I love the way that Thomas King weaves narratives together. He uses the techniqueof intertextuality to blend stories and history (loosely), including the background of each of the characters, Biblical stories, and traditional Native American stories. In some senses this can be seen as a pastiche (a combination of genres to create a unique story) or, perhaps, magic realism. Do you think that these Postmodern techniques add to the story, or detract? Can you think of any other literary techniques that jump out from the story? — Julia W.
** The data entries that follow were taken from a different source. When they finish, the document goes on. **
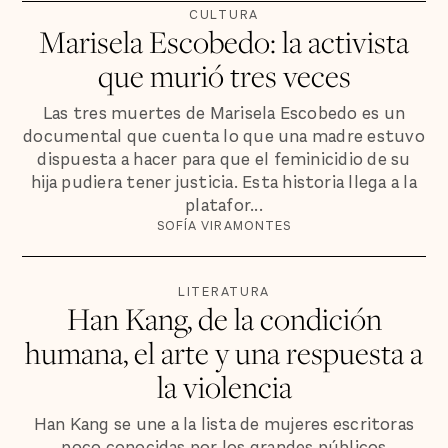
CULTURA
Marisela Escobedo: la activista
que murió tres veces
Las tres muertes de Marisela Escobedo es un
documental que cuenta lo que una madre estuvo
dispuesta a hacer para que el feminicidio de su
hija pudiera tener justicia. Esta historia llega a la
platafor...
SOFÍA VIRAMONTES
LITERATURA
Han Kang, de la condición
humana, el arte y una respuesta a
la violencia
Han Kang se une a la lista de mujeres escritoras
poco conocidas por los grandes públicos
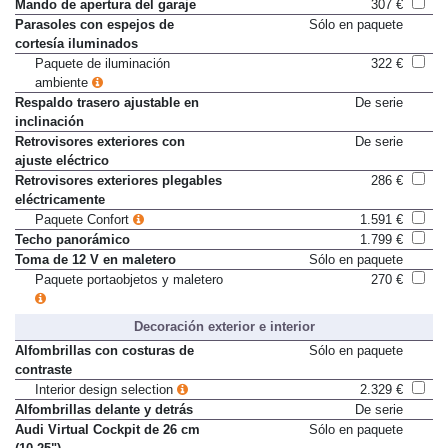
Mando de apertura a distancia
De serie
Mando de apertura del garaje
307 €
Parasoles con espejos de
Sólo en paquete
cortesía iluminados
Paquete de iluminación
322 €
ambiente
Respaldo trasero ajustable en
De serie
inclinación
Retrovisores exteriores con
De serie
ajuste eléctrico
Retrovisores exteriores plegables
286 €
eléctricamente
Paquete Confort
1.591 €
Techo panorámico
1.799 €
Toma de 12 V en maletero
Sólo en paquete
Paquete portaobjetos y maletero
270 €
Decoración exterior e interior
Alfombrillas con costuras de
Sólo en paquete
contraste
Interior design selection
2.329 €
Alfombrillas delante y detrás
De serie
Audi Virtual Cockpit de 26 cm
Sólo en paquete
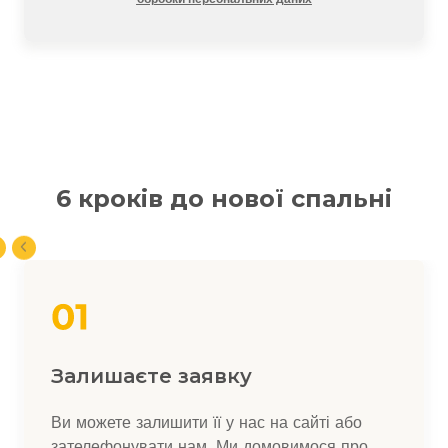
6 кроків до нової спальні
Залишаєте заявку
Ви можете залишити її у нас на сайті або
зателефонувати нам. Ми домовимося про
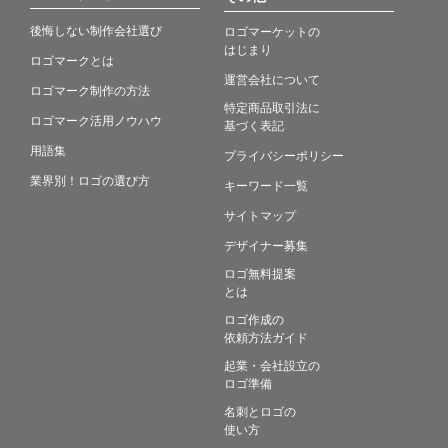
後悔しない制作会社選び
ロゴマーケットの
はじまり
ロゴマークとは
運営会社について
ロゴマーク制作の方法
特定商品取引法に
ロゴマーク活用ノウハウ
基づく表記
用語集
プライバシーポリシー
業界別！ロゴの選び方
キーワード一覧
サイトマップ
デザイナー募集
ロゴ無料提案
とは
ロゴ作成の
依頼方法ガイド
起業・会社設立の
ロゴ準備
名刺とロゴの
使い方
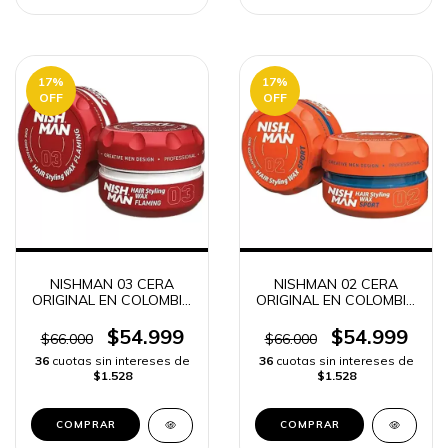
17
%
17
%
OFF
OFF
NISHMAN 03 CERA
NISHMAN 02 CERA
ORIGINAL EN COLOMBIA
ORIGINAL EN COLOMBIA
FIJACIÓN y LOOK
FIJACIÓN y LOOK
PROFESIONAL | ENVÍO
PROFESIONAL | ENVÍO
$54.999
$54.999
$66.000
$66.000
RÁPIDO
RÁPIDO
36
cuotas sin intereses de
36
cuotas sin intereses de
$1.528
$1.528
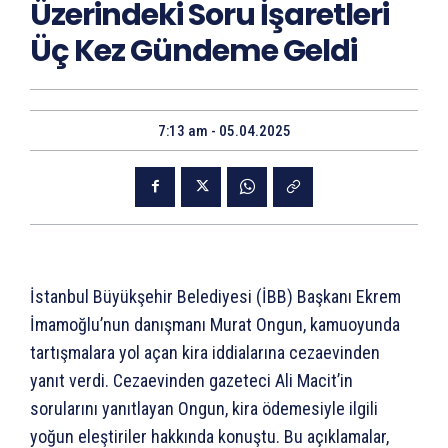
Üzerindeki Soru İşaretleri
Üç Kez Gündeme Geldi
7:13 am - 05.04.2025
İstanbul Büyükşehir Belediyesi (İBB) Başkanı Ekrem
İmamoğlu’nun danışmanı Murat Ongun, kamuoyunda
tartışmalara yol açan kira iddialarına cezaevinden
yanıt verdi. Cezaevinden gazeteci Ali Macit’in
sorularını yanıtlayan Ongun, kira ödemesiyle ilgili
yoğun eleştiriler hakkında konuştu. Bu açıklamalar,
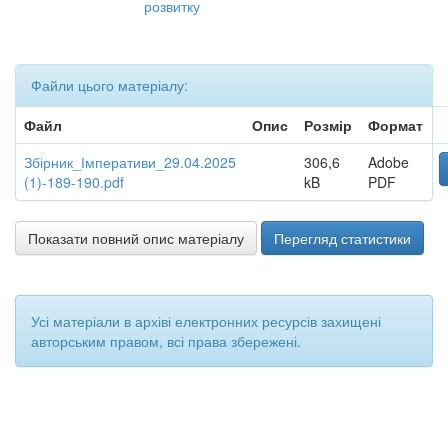
розвитку
Файли цього матеріалу:
Файл
Опис
Розмір
Формат
Збірник_Імперативи_29.04.2025
306,6
Adobe
(1)-189-190.pdf
kB
PDF
Показати повний опис матеріалу
Перегляд статистики
Усі матеріали в архіві електронних ресурсів захищені
авторським правом, всі права збережені.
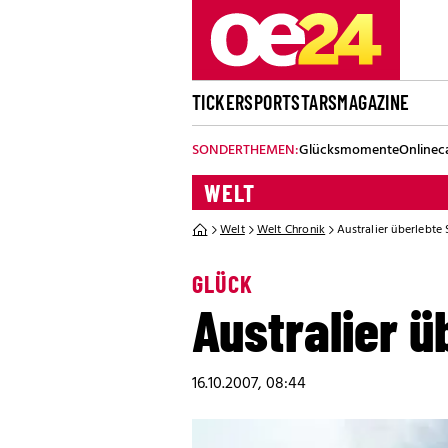
TICKER
SPORT
STARS
MAGAZINE
SONDERTHEMEN:
Glücksmomente
Onlinec
WELT
Welt
Welt Chronik
Australier überlebte
GLÜCK
Australier 
16.10.2007, 08:44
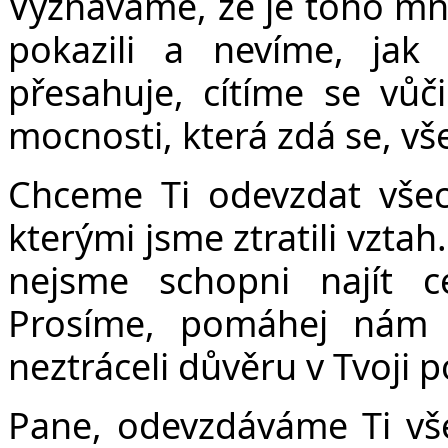
Vyznáváme, že je toho mno
pokazili a nevíme, jak
přesahuje, cítíme se vů
mocnosti, která zdá se, vš
Chceme Ti odevzdat všech
kterými jsme ztratili vzta
nejsme schopni najít 
Prosíme, pomáhej nám 
neztráceli důvěru v Tvoji
Pane, odevzdáváme Ti všec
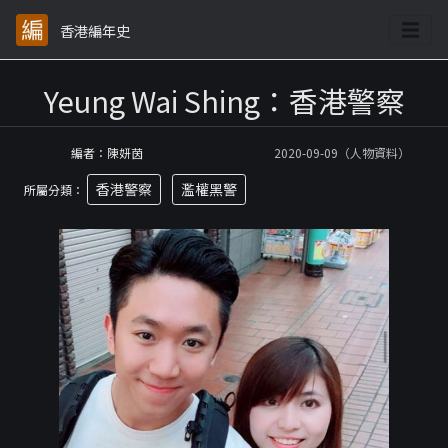
香港編年史
Yeung Wai Shing：香港警察
編者：陳妍茵
2020-09-09（人物資料）
香港警察
濫權黑警
所屬分類：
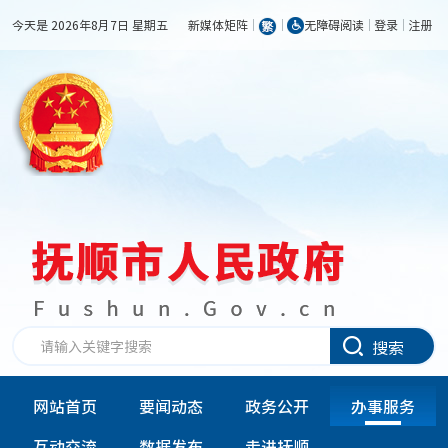
今天是 2026年8月7日 星期五
新媒体矩阵
无障碍阅读
登录
注册
搜索
网站首页
要闻动态
政务公开
办事服务
互动交流
数据发布
走进抚顺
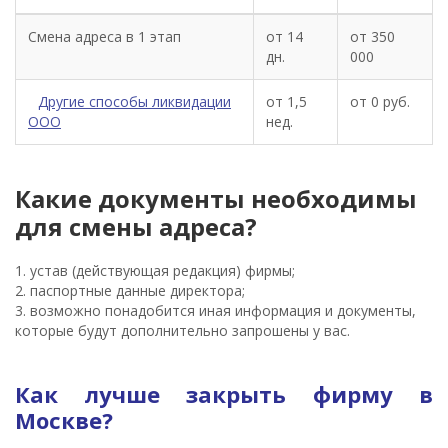
Смена адреса в 1 этап
от 14
от 350
дн.
000
Другие способы ликвидации
от 1,5
от 0 руб.
ООО
нед.
Какие документы необходимы
для смены адреса?
1. устав (действующая редакция) фирмы;
2. паспортные данные директора;
3. возможно понадобится иная информация и документы,
которые будут дополнительно запрошены у вас.
Как лучше закрыть фирму в
Москве?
Pair up with a partner, and exchange your work. Making use of the handout provided in class, revise your partner’s work for grammatical errors, but also focus on content. In addition to the questions on the handout, ask yourself: Is the introduction structured effectively? Does the introduction provide a sense of the main points covered in the essay? Does the introduction draw you in? Is the thesis statement clear, original, and contestable? Also read over the first body paragraph, and ask: is the paragraph well-structured? Does it contain a clear topic sentence and controlling idea? Are the quotes effectively integrated?Once you have shared your work with a partner and completed the activity, put your hand up and I’ll come work with you. Once I’ve seen your work, it might be a good idea to show other members of your group.Notes: If you do not have your first page with you, then it might be a good idea to get started on it here. Finally, please hand in the exercise during our last class (so that you can use it to revise your work, and so that I can provide you with extra participation marks).